Data for this exercise —
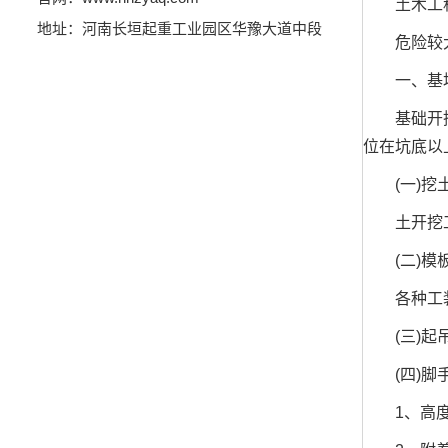
土木工程.
地址：河南长垣起重工业园区华豫大道中段
危险较大工
一、基坑
基础开挖深
位在坑底以
(一)挖
土开挖工程
(二)模
各种工装模
(三)起
(四)脚
1、高度超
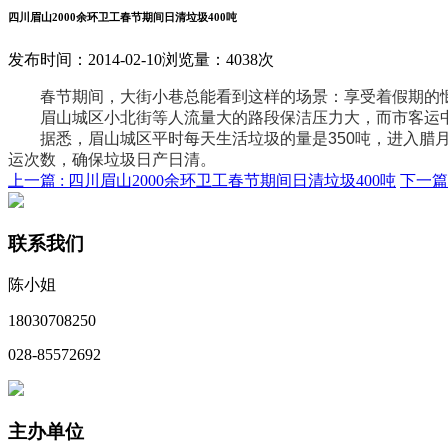
四川眉山2000余环卫工春节期间日清垃圾400吨
发布时间：2014-02-10
浏览量：4038次
春节期间，大街小巷总能看到这样的场景：享受着假期的惬
眉山城区小北街等人流量大的路段保洁压力大，而市客运中
据悉，眉山城区平时每天生活垃圾的量是350吨，进入腊月开
运次数，确保垃圾日产日清。
上一篇 :
四川眉山2000余环卫工春节期间日清垃圾400吨
下一篇 
联系我们
陈小姐
18030708250
028-85572692
主办单位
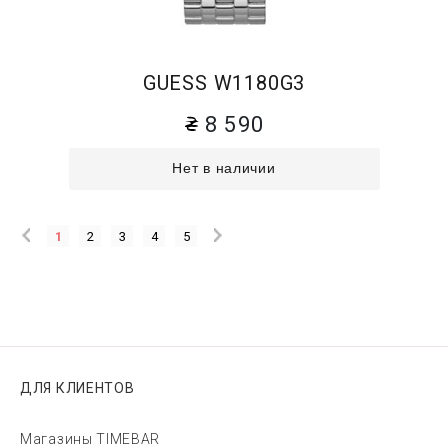
GUESS W1180G3
8 590
Нет в наличии
1
2
3
4
5
ДЛЯ КЛИЕНТОВ
Магазины TIMEBAR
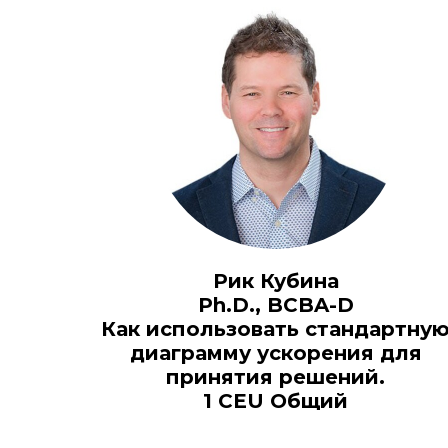
Рик Кубина
Ph.D., BCBA-D
Как использовать стандартну
диаграмму ускорения для
принятия решений.
1 CEU Общий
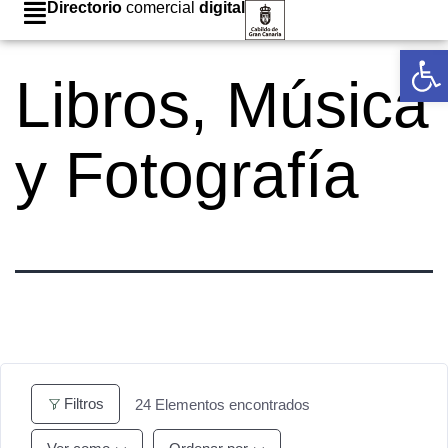
Directorio
comercial
digital
Abrir
Libros, Música
y Fotografía
Filtros
24
Elementos encontrados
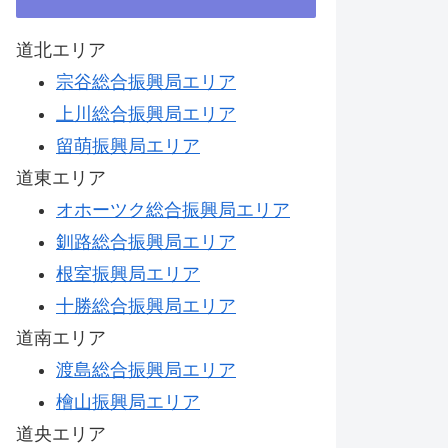
道北エリア
宗谷総合振興局エリア
上川総合振興局エリア
留萌振興局エリア
道東エリア
オホーツク総合振興局エリア
釧路総合振興局エリア
根室振興局エリア
十勝総合振興局エリア
道南エリア
渡島総合振興局エリア
檜山振興局エリア
道央エリア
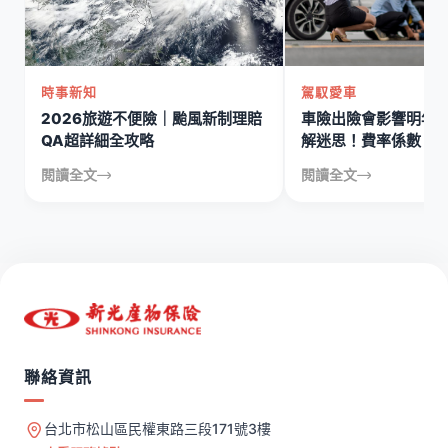
時事新知
駕馭愛車
2026旅遊不便險｜颱風新制理賠
車險出險會影響明年
QA超詳細全攻略
解迷思！費率係數、
說清楚
閱讀全文
閱讀全文
聯絡資訊
台北市松山區民權東路三段171號3樓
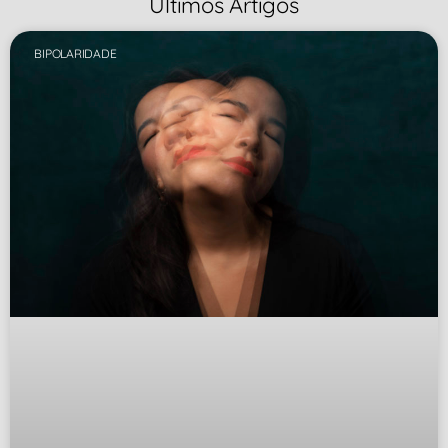
Últimos Artigos
BIPOLARIDADE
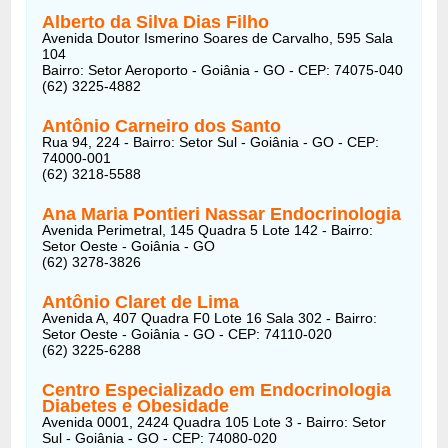
Alberto da Silva Dias Filho
Avenida Doutor Ismerino Soares de Carvalho, 595 Sala
104
Bairro: Setor Aeroporto - Goiânia - GO - CEP: 74075-040
(62) 3225-4882
Antônio Carneiro dos Santo
Rua 94, 224 - Bairro: Setor Sul - Goiânia - GO - CEP:
74000-001
(62) 3218-5588
Ana Maria Pontieri Nassar Endocrinologia
Avenida Perimetral, 145 Quadra 5 Lote 142 - Bairro:
Setor Oeste - Goiânia - GO
(62) 3278-3826
Antônio Claret de Lima
Avenida A, 407 Quadra F0 Lote 16 Sala 302 - Bairro:
Setor Oeste - Goiânia - GO - CEP: 74110-020
(62) 3225-6288
Centro Especializado em Endocrinologia
Diabetes e Obesidade
Avenida 0001, 2424 Quadra 105 Lote 3 - Bairro: Setor
Sul - Goiânia - GO - CEP: 74080-020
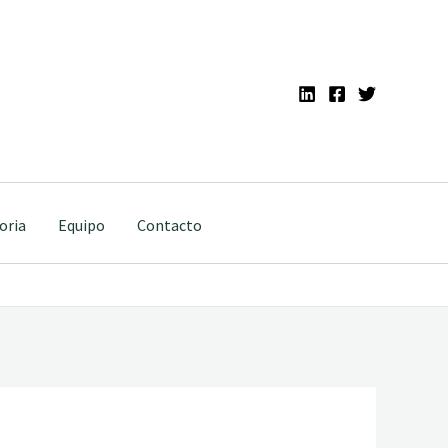
oria
Equipo
Contacto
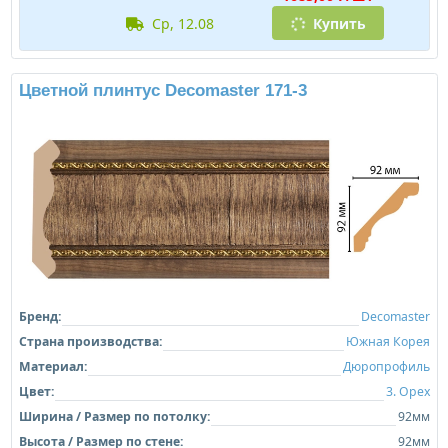
ср, 12.08
Купить
Цветной плинтус Decomaster 171-3
Бренд:
Decomaster
Страна производства:
Южная Корея
Материал:
Дюропрофиль
Цвет:
3. Орех
Ширина / Размер по потолку:
92мм
Высота / Размер по стене:
92мм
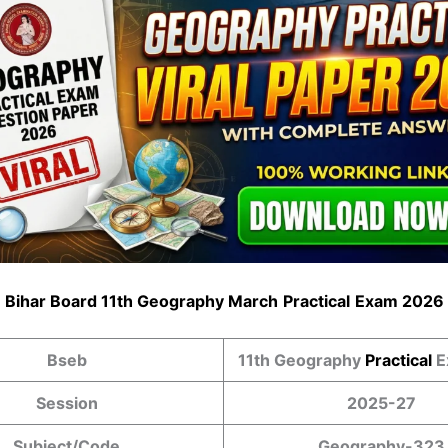
Bihar Board 11th Geography March
Practical
Exam 2026
Bseb
11th Geography
Practical
E
Session
2025-27
Subject/Code
Geography-323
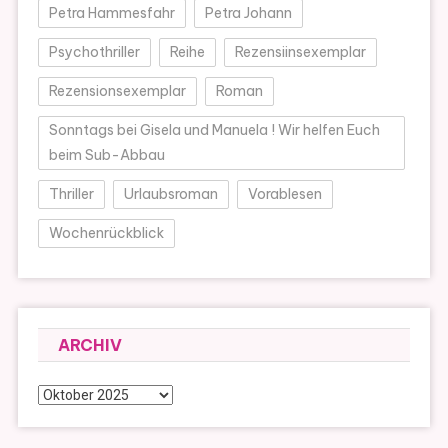
Petra Hammesfahr
Petra Johann
Psychothriller
Reihe
Rezensiinsexemplar
Rezensionsexemplar
Roman
Sonntags bei Gisela und Manuela ! Wir helfen Euch
beim Sub-Abbau
Thriller
Urlaubsroman
Vorablesen
Wochenrückblick
ARCHIV
Archiv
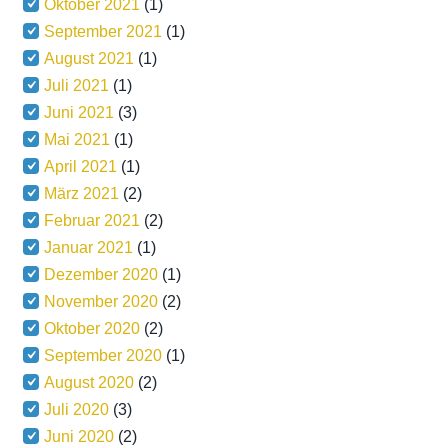
Oktober 2021
(1)
September 2021
(1)
August 2021
(1)
Juli 2021
(1)
Juni 2021
(3)
Mai 2021
(1)
April 2021
(1)
März 2021
(2)
Februar 2021
(2)
Januar 2021
(1)
Dezember 2020
(1)
November 2020
(2)
Oktober 2020
(2)
September 2020
(1)
August 2020
(2)
Juli 2020
(3)
Juni 2020
(2)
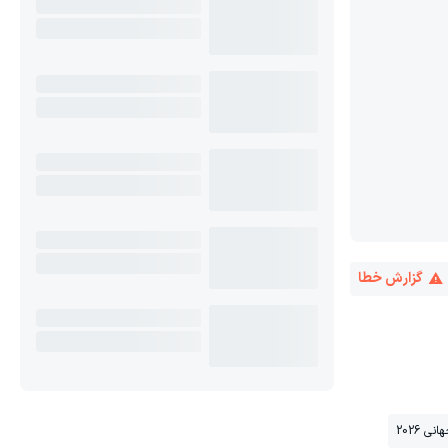
گزارش خطا
 2026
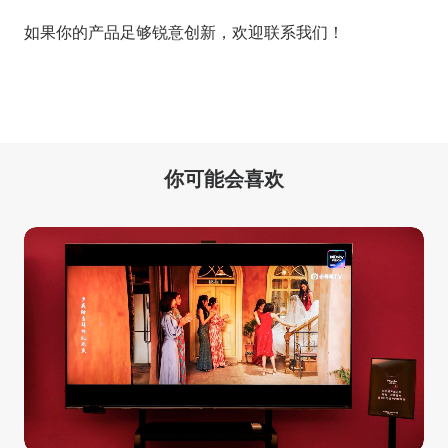
如果你的产品足够锐意创新，欢迎
联系我们
！
你可能会喜欢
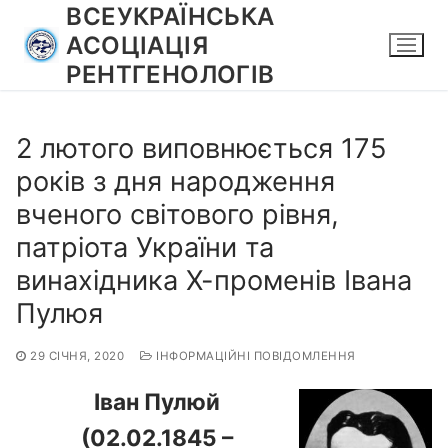
Перейти
ВСЕУКРАЇНСЬКА
до
АСОЦІАЦІЯ
вмісту
РЕНТГЕНОЛОГІВ
2 лютого виповнюється 175
років з дня народження
вченого світового рівня,
патріота України та
винахідника Х-променів Івана
Пулюя
29 СІЧНЯ, 2020
ІНФОРМАЦІЙНІ ПОВІДОМЛЕННЯ
Іван Пулюй
(02.02.1845 –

Work order — Copy out the records above in full, exactly as written, but not the pictures.

Result of this exercise —
土木工程.
地址：河南长垣起重工业园区华豫大道中段
危险较大工
一、基坑
基础开挖深
位在坑底以
(一)挖
土开挖工程
(二)模
各种工装模
(三)起
(四)脚
1、高度超
四川眉山2000余环卫工春节期间日清垃圾400吨
发布时间：2014-02-10
浏览量：4038次
春节期间，大街小巷总能看到这样的场景：享受着假期的惬
眉山城区小北街等人流量大的路段保洁压力大，而市客运中
据悉，眉山城区平时每天生活垃圾的量是350吨，进入腊月开
运次数，确保垃圾日产日清。
上一篇 :
四川眉山2000余环卫工春节期间日清垃圾400吨
下一篇 
联系我们
陈小姐
18030708250
028-85572692
主办单位
GUESS W1180G3
8 590
Нет в наличии
1
2
3
4
5
ДЛЯ КЛИЕНТОВ
Магазины TIMEBAR
Рик Кубина
Ph.D., BCBA-D
Как использовать стандартну
диаграмму ускорения для
принятия решений.
1 CEU Общий
Directorio
comercial
digital
Abrir
Libros, Música
y Fotografía
Filtros
24
Elementos encontrados
道北エリア
宗谷総合振興局エリア
上川総合振興局エリア
留萌振興局エリア
道東エリア
オホーツク総合振興局エリア
釧路総合振興局エリア
根室振興局エリア
十勝総合振興局エリア
道南エリア
渡島総合振興局エリア
檜山振興局エリア
道央エリア
時事新知
駕馭愛車
2026旅遊不便險｜颱風新制理賠
車險出險會影響明年
QA超詳細全攻略
解迷思！費率係數、
說清楚
閱讀全文
閱讀全文
聯絡資訊
台北市松山區民權東路三段171號3樓
Últimos Artigos
BIPOLARIDADE
Alberto da Silva Dias Filho
Avenida Doutor Ismerino Soares de Carvalho, 595 Sala
104
Bairro: Setor Aeroporto - Goiânia - GO - CEP: 74075-040
(62) 3225-4882
Antônio Carneiro dos Santo
Rua 94, 224 - Bairro: Setor Sul - Goiânia - GO - CEP:
74000-001
(62) 3218-5588
Ana Maria Pontieri Nassar Endocrinologia
Avenida Perimetral, 145 Quadra 5 Lote 142 - Bairro:
Setor Oeste - Goiânia - GO
(62) 3278-3826
Antônio Claret de Lima
Avenida A, 407 Quadra F0 Lote 16 Sala 302 - Bairro:
Setor Oeste - Goiânia - GO - CEP: 74110-020
(62) 3225-6288
Centro Especializado em Endocrinologia
Diabetes e Obesidade
Avenida 0001, 2424 Quadra 105 Lote 3 - Bairro: Setor
Sul - Goiânia - GO - CEP: 74080-020
oria
Equipo
Contacto
ср, 12.08
Купить
Цветной плинтус Decomaster 171-3
Бренд:
Decomaster
Страна производства:
Южная Корея
Материал:
Дюропрофиль
Цвет:
3. Орех
Ширина / Размер по потолку:
92мм
Высота / Размер по стене:
92мм
Bihar Board 11th Geography March
Practical
Exam 2026
Bseb
11th Geography
Practical
E
Session
2025-27
Subject/Code
Geography-323
Petra Hammesfahr
Petra Johann
Psychothriller
Reihe
Rezensiinsexemplar
Rezensionsexemplar
Roman
Sonntags bei Gisela und Manuela ! Wir helfen Euch
beim Sub-Abbau
Thriller
Urlaubsroman
Vorablesen
Wochenrückblick
ARCHIV
Archiv
Oktober 2021
(1)
September 2021
(1)
August 2021
(1)
Juli 2021
(1)
Juni 2021
(3)
Mai 2021
(1)
April 2021
(1)
März 2021
(2)
Februar 2021
(2)
Januar 2021
(1)
Dezember 2020
(1)
November 2020
(2)
Oktober 2020
(2)
September 2020
(1)
August 2020
(2)
Juli 2020
(3)
Juni 2020
(2)
گزارش خطا
 2026
如果你的产品足够锐意创新，欢迎
联系我们
！
你可能会喜欢
Перейти
ВСЕУКРАЇНСЬКА
до
АСОЦІАЦІЯ
вмісту
РЕНТГЕНОЛОГІВ
2 лютого виповнюється 175
років з дня народження
вченого світового рівня,
патріота України та
винахідника Х-променів Івана
Пулюя
29 СІЧНЯ, 2020
ІНФОРМАЦІЙНІ ПОВІДОМЛЕННЯ
Іван Пулюй
(02.02.1845 –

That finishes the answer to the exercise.